START MATERIAL SUPPLIED

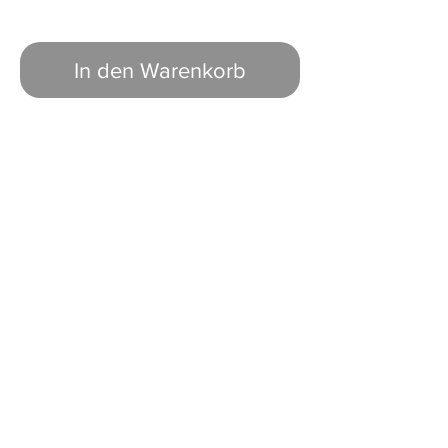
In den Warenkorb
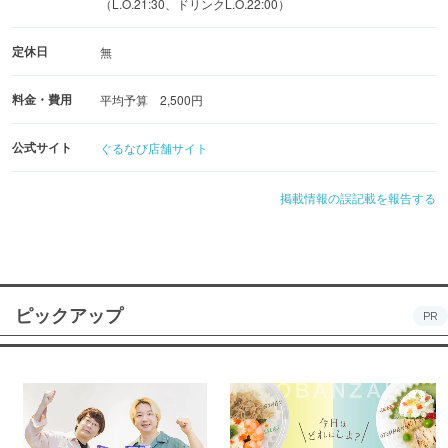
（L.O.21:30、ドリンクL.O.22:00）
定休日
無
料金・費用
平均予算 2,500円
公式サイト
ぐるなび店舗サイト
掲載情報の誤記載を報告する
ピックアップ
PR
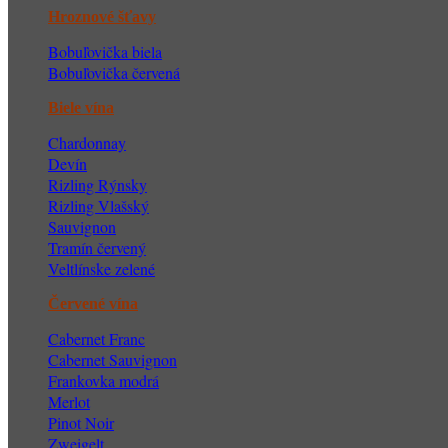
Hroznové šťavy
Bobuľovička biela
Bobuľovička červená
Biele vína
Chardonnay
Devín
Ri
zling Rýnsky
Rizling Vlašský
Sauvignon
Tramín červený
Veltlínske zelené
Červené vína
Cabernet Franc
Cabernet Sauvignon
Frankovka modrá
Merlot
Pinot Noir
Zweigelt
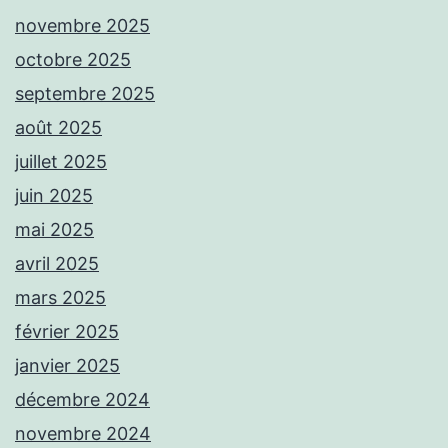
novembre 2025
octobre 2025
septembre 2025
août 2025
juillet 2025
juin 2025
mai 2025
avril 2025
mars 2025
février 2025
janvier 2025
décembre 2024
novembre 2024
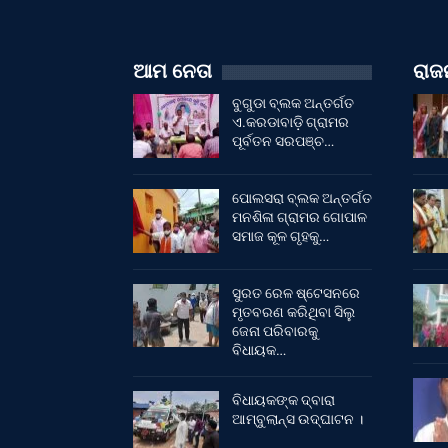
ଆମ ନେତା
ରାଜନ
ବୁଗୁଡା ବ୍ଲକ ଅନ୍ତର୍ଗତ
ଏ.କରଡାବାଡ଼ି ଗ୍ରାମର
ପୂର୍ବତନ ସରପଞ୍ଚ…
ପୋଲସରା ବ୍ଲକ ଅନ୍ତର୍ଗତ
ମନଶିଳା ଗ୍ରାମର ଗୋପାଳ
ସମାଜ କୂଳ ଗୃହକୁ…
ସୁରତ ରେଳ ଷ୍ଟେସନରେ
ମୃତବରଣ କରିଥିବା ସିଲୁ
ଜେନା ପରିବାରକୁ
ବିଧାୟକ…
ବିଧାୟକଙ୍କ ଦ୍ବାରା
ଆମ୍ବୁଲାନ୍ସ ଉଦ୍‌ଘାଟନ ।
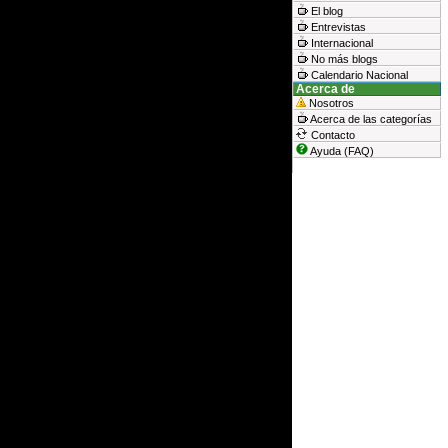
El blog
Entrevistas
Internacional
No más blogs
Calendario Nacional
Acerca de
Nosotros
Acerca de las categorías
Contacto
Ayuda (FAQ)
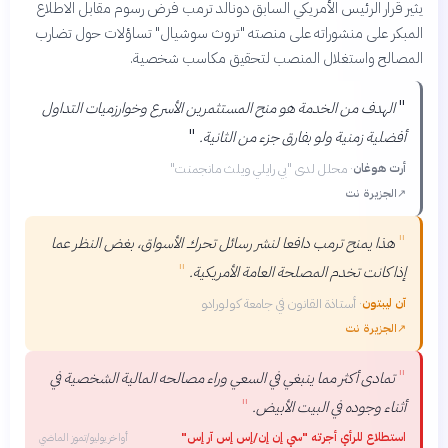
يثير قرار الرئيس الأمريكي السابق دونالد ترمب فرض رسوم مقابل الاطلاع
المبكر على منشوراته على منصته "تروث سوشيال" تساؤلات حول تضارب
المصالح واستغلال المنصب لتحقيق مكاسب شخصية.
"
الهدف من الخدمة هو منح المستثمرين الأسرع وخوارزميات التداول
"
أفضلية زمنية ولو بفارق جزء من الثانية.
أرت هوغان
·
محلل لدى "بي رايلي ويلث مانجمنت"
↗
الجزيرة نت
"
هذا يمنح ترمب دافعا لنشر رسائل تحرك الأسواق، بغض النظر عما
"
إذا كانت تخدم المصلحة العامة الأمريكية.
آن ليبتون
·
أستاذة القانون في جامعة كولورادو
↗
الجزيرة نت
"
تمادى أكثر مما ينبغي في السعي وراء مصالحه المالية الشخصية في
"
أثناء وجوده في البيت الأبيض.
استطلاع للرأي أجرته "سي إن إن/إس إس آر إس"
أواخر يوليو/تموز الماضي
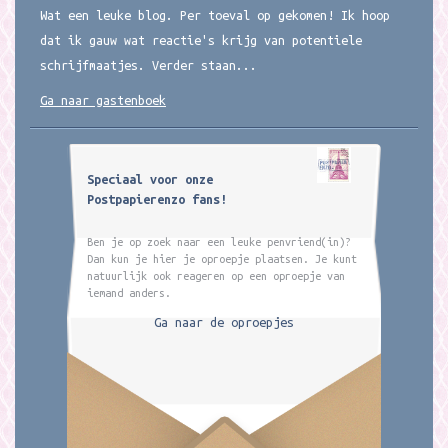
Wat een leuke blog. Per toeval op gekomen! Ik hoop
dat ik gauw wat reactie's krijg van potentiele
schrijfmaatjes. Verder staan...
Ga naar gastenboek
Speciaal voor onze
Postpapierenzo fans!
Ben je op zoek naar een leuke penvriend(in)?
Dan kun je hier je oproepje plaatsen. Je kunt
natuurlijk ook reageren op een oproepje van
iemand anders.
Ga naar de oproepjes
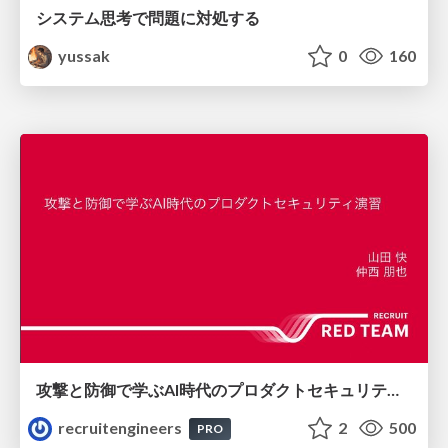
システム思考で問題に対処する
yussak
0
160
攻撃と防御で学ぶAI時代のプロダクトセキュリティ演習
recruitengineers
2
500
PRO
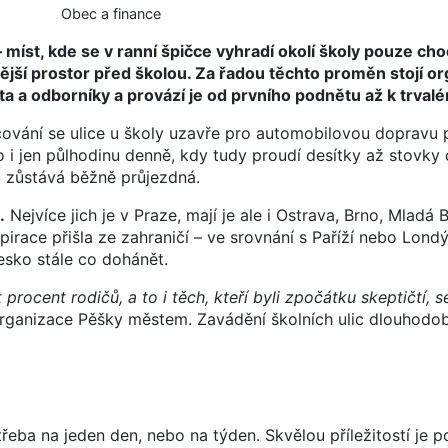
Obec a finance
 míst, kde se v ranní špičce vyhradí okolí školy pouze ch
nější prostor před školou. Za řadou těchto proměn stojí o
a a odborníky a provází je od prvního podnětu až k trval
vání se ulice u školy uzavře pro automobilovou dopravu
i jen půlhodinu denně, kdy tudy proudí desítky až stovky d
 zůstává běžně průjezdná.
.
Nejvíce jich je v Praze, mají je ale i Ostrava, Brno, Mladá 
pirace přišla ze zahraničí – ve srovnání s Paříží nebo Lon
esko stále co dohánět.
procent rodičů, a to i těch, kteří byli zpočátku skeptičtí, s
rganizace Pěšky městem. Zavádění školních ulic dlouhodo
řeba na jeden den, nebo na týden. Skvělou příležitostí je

END MATERIAL SUPPLIED

PROBLEM DETAILS: Looking over the records, find each line with the word "Cabernet" and copy it.

ANSWER FOR THIS EXERCISE:
Cabernet Franc
Cabernet Sauvignon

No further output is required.